WEIGHING OUR ANSWERS


Each of the articles in this resource reflects on a piece of music to explore the meaning of the Cross and the Resurrection.


"Were You There" - Three Mo' Tenors


Were You there


Were you there when they crucified my Lord?

Were you there when they crucified my Lord?

Oh, sometimes it causes me to tremble, tremble, tremble.

Were you there when they crucified my Lord?


Were you there when they nailed him to the tree?

Were you there when they nailed him to the tree?

Oh, sometimes it causes me to tremble, tremble, tremble.

Were you there when they nailed him to the tree?


Were you there when they pierced him in the side?

Were you there when they pierced him in the side?

Oh, sometimes it causes me to tremble, tremble, tremble.

Were you there when they pierced him in the side?


Were you there when the sun refused to shine?

Were you there when the sun refused to shine?

Oh, sometimes it causes me to tremble, tremble, tremble.

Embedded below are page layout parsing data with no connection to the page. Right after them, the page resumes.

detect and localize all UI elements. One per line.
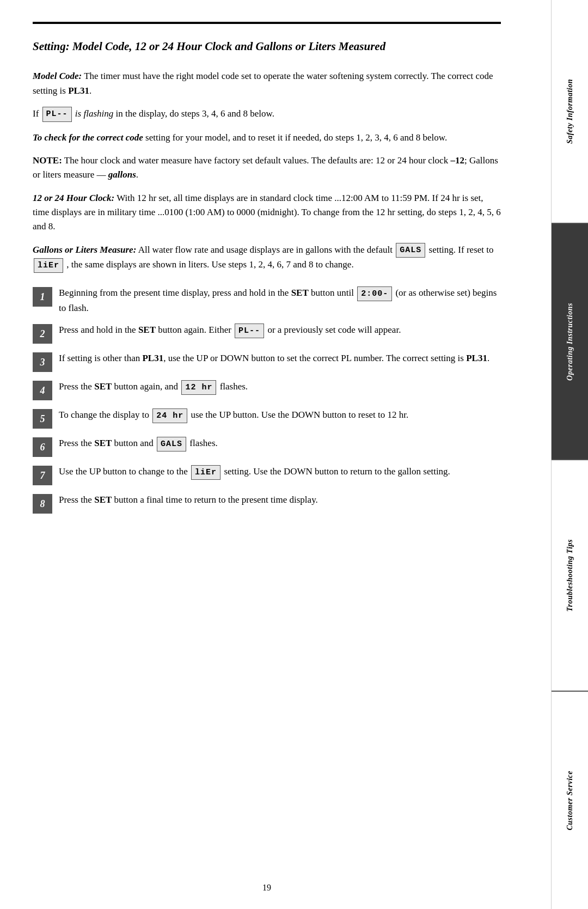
to-check-para: To check for the correct code setting fo… — [33, 131, 501, 145]
gallons-para: Gallons or Liters Measure: All water flo… — [33, 243, 501, 273]
step-item-1: 1Beginning from the present time display… — [33, 286, 501, 315]
sidebar-section-safety: Safety Information — [552, 0, 588, 224]
step-normal-text: Beginning from the present time display,… — [59, 288, 291, 298]
step-normal-text: button again, and — [112, 381, 180, 392]
step-number-4: 4 — [33, 381, 52, 400]
step-normal-text: flashes. — [217, 381, 248, 392]
step-number-8: 8 — [33, 494, 52, 514]
model-code-text1: The timer must have the right model code… — [33, 71, 493, 95]
step-normal-text: . — [487, 353, 489, 363]
step-lcd-display: liEr — [191, 465, 220, 480]
step-text-5: To change the display to 24 hr use the U… — [59, 408, 501, 423]
note-label: NOTE: — [33, 155, 62, 166]
main-content: Setting: Model Code, 12 or 24 Hour Clock… — [0, 0, 534, 909]
model-code-pl31: PL31 — [68, 86, 89, 96]
to-check-italic: To check for the correct code — [33, 132, 143, 143]
step-item-4: 4Press the SET button again, and 12 hr f… — [33, 380, 501, 400]
step-item-5: 5To change the display to 24 hr use the … — [33, 408, 501, 429]
step-normal-text: If setting is other than — [59, 353, 142, 363]
step-text-3: If setting is other than PL31, use the U… — [59, 351, 501, 365]
note-end: . — [136, 169, 138, 180]
step-normal-text: Press the — [59, 381, 94, 392]
step-normal-text: Use the UP button to change to the — [59, 466, 190, 477]
step-lcd-display: 2:00- — [357, 286, 392, 301]
step-bold-text: PL31 — [466, 353, 487, 363]
steps-container: 1Beginning from the present time display… — [33, 286, 501, 514]
note-para: NOTE: The hour clock and water measure h… — [33, 154, 501, 182]
to-check-rest: setting for your model, and to reset it … — [143, 132, 447, 143]
note-text1: The hour clock and water measure have fa… — [62, 155, 451, 166]
is-flashing-text: is flashing — [73, 108, 114, 119]
gallons-label: Gallons or Liters Measure: — [33, 245, 136, 255]
liter-display: liEr — [34, 258, 63, 273]
model-code-period: . — [89, 86, 91, 96]
step-text-4: Press the SET button again, and 12 hr fl… — [59, 380, 501, 395]
step-number-7: 7 — [33, 466, 52, 485]
step-lcd-display: GALS — [157, 437, 186, 452]
note-gallons: gallons — [108, 169, 136, 180]
step-text-7: Use the UP button to change to the liEr … — [59, 465, 501, 480]
model-code-para: Model Code: The timer must have the righ… — [33, 69, 501, 98]
gallons-text3: , the same displays are shown in liters.… — [64, 259, 354, 270]
step-number-1: 1 — [33, 287, 52, 307]
step-lcd-display: 12 hr — [181, 380, 216, 395]
step-item-2: 2Press and hold in the SET button again.… — [33, 323, 501, 344]
sidebar-section-troubleshooting: Troubleshooting Tips — [552, 460, 588, 692]
sidebar-label-operating: Operating Instructions — [566, 303, 574, 381]
step-lcd-display: 24 hr — [152, 408, 187, 423]
sidebar-label-customer: Customer Service — [566, 771, 574, 831]
step-normal-text: button a final time to return to the pre… — [112, 495, 317, 505]
page-container: Setting: Model Code, 12 or 24 Hour Clock… — [0, 0, 588, 909]
step-bold-text: SET — [94, 381, 112, 392]
page-number: 19 — [0, 883, 534, 893]
clock-para: 12 or 24 Hour Clock: With 12 hr set, all… — [33, 191, 501, 234]
page-title: Setting: Model Code, 12 or 24 Hour Clock… — [33, 39, 501, 54]
step-number-3: 3 — [33, 352, 52, 372]
model-code-label: Model Code: — [33, 71, 82, 81]
gals-display: GALS — [396, 243, 425, 258]
gallons-text2: setting. If reset to — [426, 245, 493, 255]
step-normal-text: Press the — [59, 495, 94, 505]
step-normal-text: or a previously set code will appear. — [265, 325, 401, 335]
sidebar-section-operating: Operating Instructions — [552, 224, 588, 461]
step-bold-text: SET — [94, 495, 112, 505]
pl-display: PL-- — [42, 107, 72, 121]
sidebar-section-customer: Customer Service — [552, 692, 588, 909]
step-lcd-display: PL-- — [235, 324, 264, 338]
gallons-text1: All water flow rate and usage displays a… — [136, 245, 395, 255]
step-normal-text: button until — [309, 288, 356, 298]
step-normal-text: button and — [112, 438, 156, 448]
step-normal-text: use the UP button. Use the DOWN button t… — [188, 410, 408, 420]
step-text-6: Press the SET button and GALS flashes. — [59, 436, 501, 452]
step-item-6: 6Press the SET button and GALS flashes. — [33, 436, 501, 457]
top-rule — [33, 22, 501, 24]
step-text-8: Press the SET button a final time to ret… — [59, 493, 501, 507]
step-normal-text: To change the display to — [59, 410, 151, 420]
step-normal-text: Press and hold in the — [59, 325, 138, 335]
step-number-5: 5 — [33, 409, 52, 429]
step-item-7: 7Use the UP button to change to the liEr… — [33, 465, 501, 485]
sidebar-label-troubleshooting: Troubleshooting Tips — [566, 539, 574, 612]
step-bold-text: SET — [291, 288, 309, 298]
step-text-2: Press and hold in the SET button again. … — [59, 323, 501, 338]
step-number-6: 6 — [33, 437, 52, 457]
step-bold-text: SET — [94, 438, 112, 448]
note-dash12: –12 — [450, 155, 464, 166]
clock-label: 12 or 24 Hour Clock: — [33, 193, 114, 203]
step-item-8: 8Press the SET button a final time to re… — [33, 493, 501, 514]
sidebar: Safety InformationOperating Instructions… — [551, 0, 588, 909]
sidebar-label-safety: Safety Information — [566, 79, 574, 144]
step-normal-text: flashes. — [187, 438, 218, 448]
flashing-rest-text: in the display, do steps 3, 4, 6 and 8 b… — [113, 108, 274, 119]
step-bold-text: SET — [138, 325, 156, 335]
if-text: If — [33, 108, 39, 119]
step-bold-text: PL31 — [142, 353, 163, 363]
step-text-1: Beginning from the present time display,… — [59, 286, 501, 315]
step-normal-text: Press the — [59, 438, 94, 448]
pl-flashing-para: If PL-- is flashing in the display, do s… — [33, 107, 501, 122]
step-item-3: 3If setting is other than PL31, use the … — [33, 351, 501, 372]
step-normal-text: button again. Either — [156, 325, 234, 335]
step-normal-text: , use the UP or DOWN button to set the c… — [163, 353, 466, 363]
step-normal-text: setting. Use the DOWN button to return t… — [222, 466, 450, 477]
step-number-2: 2 — [33, 324, 52, 344]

Were you there when the sun refused to shine?


Were you there when they laid him in the tomb?

Were you there when they laid him in the tomb?

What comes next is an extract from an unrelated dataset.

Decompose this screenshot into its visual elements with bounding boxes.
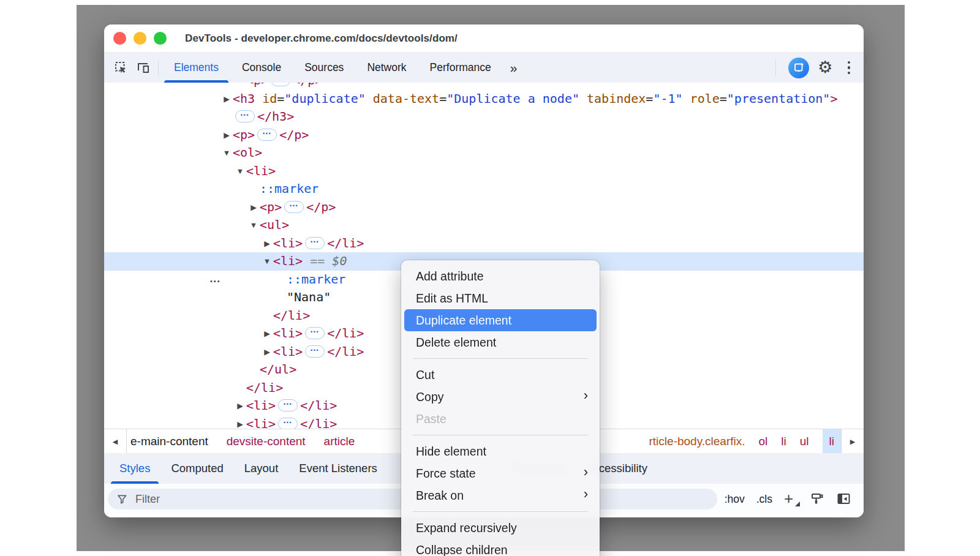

Oh, sometimes it causes me to tremble, tremble, tremble.

Were you there when they laid him in the tomb?


A Traditional Spiritual


WEIGHING OUR ANSWERS Study Questions


• How does reflecting on the origin of “Were You There” impact

the way you hear, receive, or sing the song?


• Though Jesus’ disciples had fled (Mark 14:43–52), faithful

women were there as Jesus journeyed to Calvary (Luke 23:27),

was crucified, and was buried. Read Matthew 27:45–61. What

is compelling about their example? What does it reveal?


• “Were You There” calls us to deeply remember the Crucifixion.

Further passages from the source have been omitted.